Écoutez, j’ai plongé dans ce roman et il m’a tenue en haleine jusqu’aux dernières pages. On oscille entre le point de vue de Julie et celui de John, entre le présent et le passé. C’est carrément un chassé-croisé entre les personnages. On comprend assez vite que les actions des uns ont des répercussions sur la vie des autres. On sait aussi d’emblée qu’un événement tragique se produit dans le voisinage. Tous semblent impliqués à différents niveaux. L’intrigue est enlevante et bien rythmée. Malgré le changement de narration et d’époques, l’auteure reste centrée sur le sujet principal de son roman, le harcèlement.

Les personnages ont tous une part de mystère. C’est le genre de romans où on ne sait pas à qui se fier. Qui est le bon? Qui est le méchant? Bref, j’ai adoré! Jusqu’au dénouement. Parce que l’événement tragique ne nous est jamais dévoilé. C’est la fin qui résout l’énigme, si énigme il y a. Une fin simpliste qui n’a rien à voir avec le reste du roman, qui est, ma foi, oppressant. Quand j’ai terminé ma lecture, je me suis vraiment demandé si j’avais bien lu. J’ai donc relu les dernières pages et malheureusement c’était bien ça. Tout cette mise en scène, pour ce genre de fin, aurait pu être mon avis complet.  Je ne comprends pas la motivation de l’auteure pour cette fin. Pourquoi nous raconter toute cette histoire, nous faire élaborer pleins d’hypothèse pour une telle fin? Mais bon…
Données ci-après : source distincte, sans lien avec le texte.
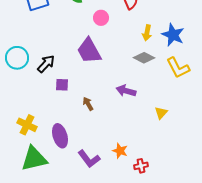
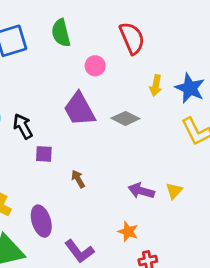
gray diamond: (144, 58) -> (125, 118), moved
black arrow: (46, 64) -> (23, 126), turned -72
purple arrow: (126, 91) -> (141, 191), moved
orange star: (120, 151) -> (128, 232), moved

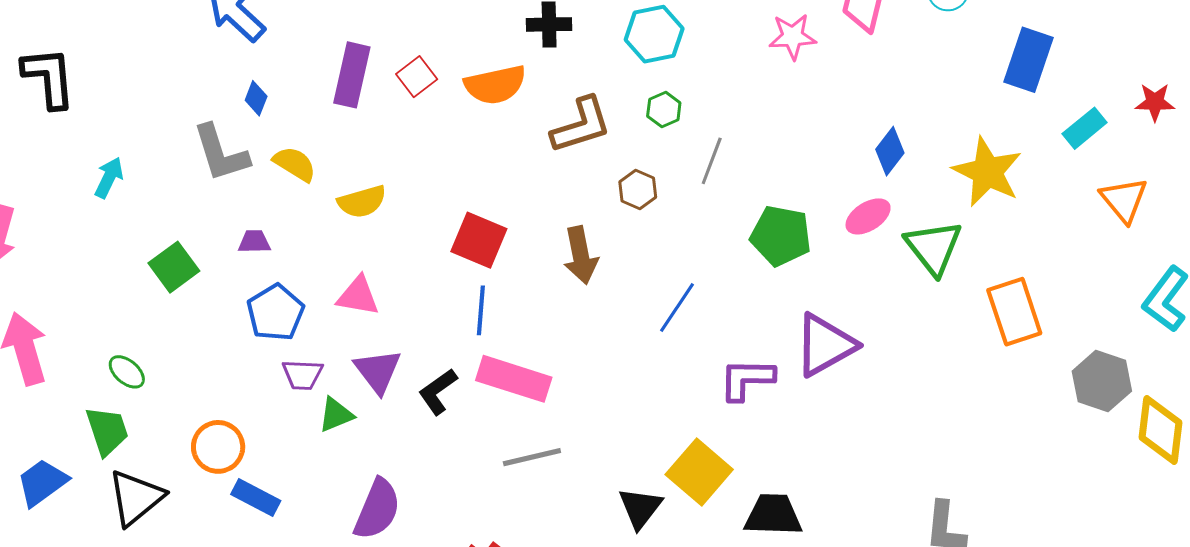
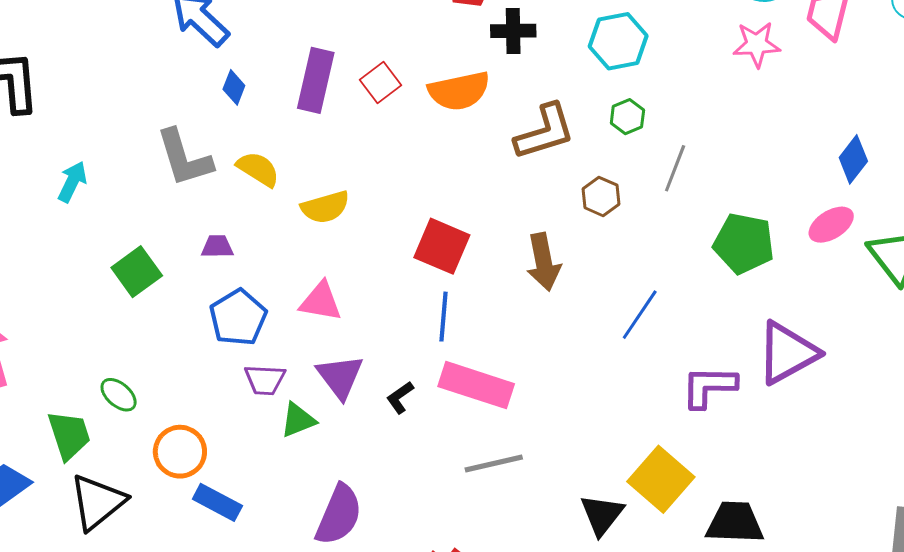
blue diamond: (256, 98) -> (234, 87), moved
green ellipse: (127, 372) -> (119, 395), moved
black L-shape: (438, 392) -> (400, 397), size x0.7

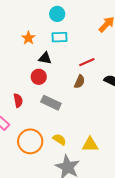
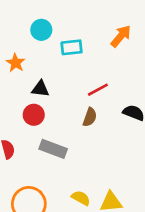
cyan circle: (57, 14) -> (41, 30), moved
cyan rectangle: (60, 37) -> (72, 47), moved
yellow semicircle: (59, 139) -> (81, 198), moved

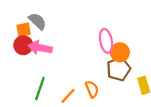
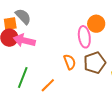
orange circle: (120, 52) -> (96, 24), moved
orange semicircle: (92, 89) -> (70, 62), moved

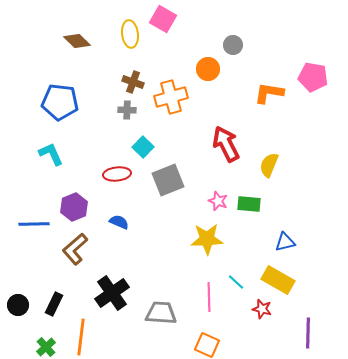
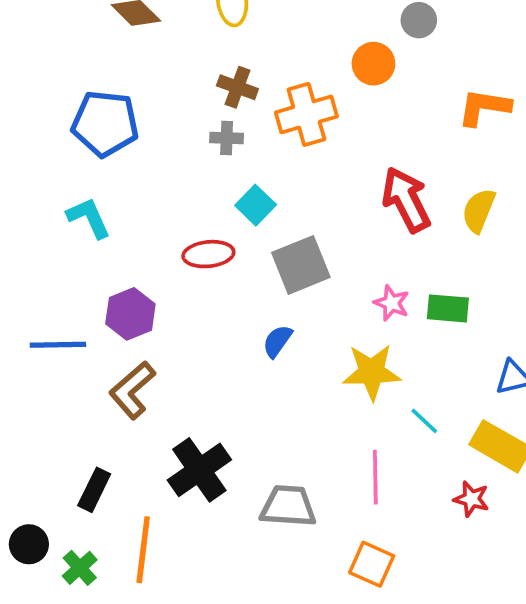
yellow semicircle: (269, 165) -> (479, 211), moved
blue semicircle: (119, 222) -> (277, 341), moved, turned -78
cyan line: (236, 282) -> (424, 421), moved
black circle: (18, 305) -> (29, 544), moved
La plume de Catherine McKenzie reste tout de même juste et efficace. Sa formation d’avocate lui a sûrement permis d’être en maîtrise de son sujet. Mais elle manque de punch, je l’aurais voulu plus mordante!

Pour les néophytes de ce genre littéraire, ce roman est tout indiqué. Pour ceux et celles qui en lisent un peu plus comme moi, c’est un bon moment lecture, mais sans plus.